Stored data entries
<<<<

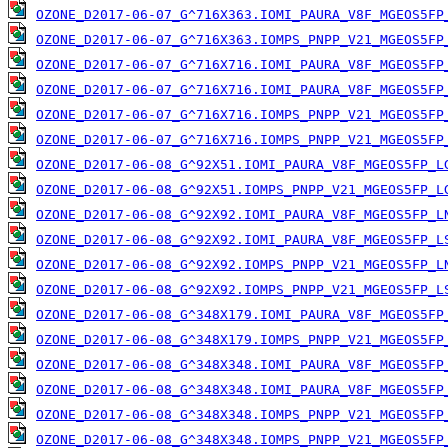
OZONE_D2017-06-07_G^716X363.IOMI_PAURA_V8F_MGEOS5FP
OZONE_D2017-06-07_G^716X363.IOMPS_PNPP_V21_MGEOS5FP
OZONE_D2017-06-07_G^716X716.IOMI_PAURA_V8F_MGEOS5FP
OZONE_D2017-06-07_G^716X716.IOMI_PAURA_V8F_MGEOS5FP
OZONE_D2017-06-07_G^716X716.IOMPS_PNPP_V21_MGEOS5FP
OZONE_D2017-06-07_G^716X716.IOMPS_PNPP_V21_MGEOS5FP
OZONE_D2017-06-08_G^92X51.IOMI_PAURA_V8F_MGEOS5FP_L
OZONE_D2017-06-08_G^92X51.IOMPS_PNPP_V21_MGEOS5FP_L
OZONE_D2017-06-08_G^92X92.IOMI_PAURA_V8F_MGEOS5FP_L
OZONE_D2017-06-08_G^92X92.IOMI_PAURA_V8F_MGEOS5FP_L
OZONE_D2017-06-08_G^92X92.IOMPS_PNPP_V21_MGEOS5FP_L
OZONE_D2017-06-08_G^92X92.IOMPS_PNPP_V21_MGEOS5FP_L
OZONE_D2017-06-08_G^348X179.IOMI_PAURA_V8F_MGEOS5FP
OZONE_D2017-06-08_G^348X179.IOMPS_PNPP_V21_MGEOS5FP
OZONE_D2017-06-08_G^348X348.IOMI_PAURA_V8F_MGEOS5FP
OZONE_D2017-06-08_G^348X348.IOMI_PAURA_V8F_MGEOS5FP
OZONE_D2017-06-08_G^348X348.IOMPS_PNPP_V21_MGEOS5FP
OZONE_D2017-06-08_G^348X348.IOMPS_PNPP_V21_MGEOS5FP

>>>>

- WHAT TO DO
Line by line, write out the entries exactly, and leave the pictures out.

- EXERCISE ANSWER
OZONE_D2017-06-07_G^716X363.IOMI_PAURA_V8F_MGEOS5FP
OZONE_D2017-06-07_G^716X363.IOMPS_PNPP_V21_MGEOS5FP
OZONE_D2017-06-07_G^716X716.IOMI_PAURA_V8F_MGEOS5FP
OZONE_D2017-06-07_G^716X716.IOMI_PAURA_V8F_MGEOS5FP
OZONE_D2017-06-07_G^716X716.IOMPS_PNPP_V21_MGEOS5FP
OZONE_D2017-06-07_G^716X716.IOMPS_PNPP_V21_MGEOS5FP
OZONE_D2017-06-08_G^92X51.IOMI_PAURA_V8F_MGEOS5FP_L
OZONE_D2017-06-08_G^92X51.IOMPS_PNPP_V21_MGEOS5FP_L
OZONE_D2017-06-08_G^92X92.IOMI_PAURA_V8F_MGEOS5FP_L
OZONE_D2017-06-08_G^92X92.IOMI_PAURA_V8F_MGEOS5FP_L
OZONE_D2017-06-08_G^92X92.IOMPS_PNPP_V21_MGEOS5FP_L
OZONE_D2017-06-08_G^92X92.IOMPS_PNPP_V21_MGEOS5FP_L
OZONE_D2017-06-08_G^348X179.IOMI_PAURA_V8F_MGEOS5FP
OZONE_D2017-06-08_G^348X179.IOMPS_PNPP_V21_MGEOS5FP
OZONE_D2017-06-08_G^348X348.IOMI_PAURA_V8F_MGEOS5FP
OZONE_D2017-06-08_G^348X348.IOMI_PAURA_V8F_MGEOS5FP
OZONE_D2017-06-08_G^348X348.IOMPS_PNPP_V21_MGEOS5FP
OZONE_D2017-06-08_G^348X348.IOMPS_PNPP_V21_MGEOS5FP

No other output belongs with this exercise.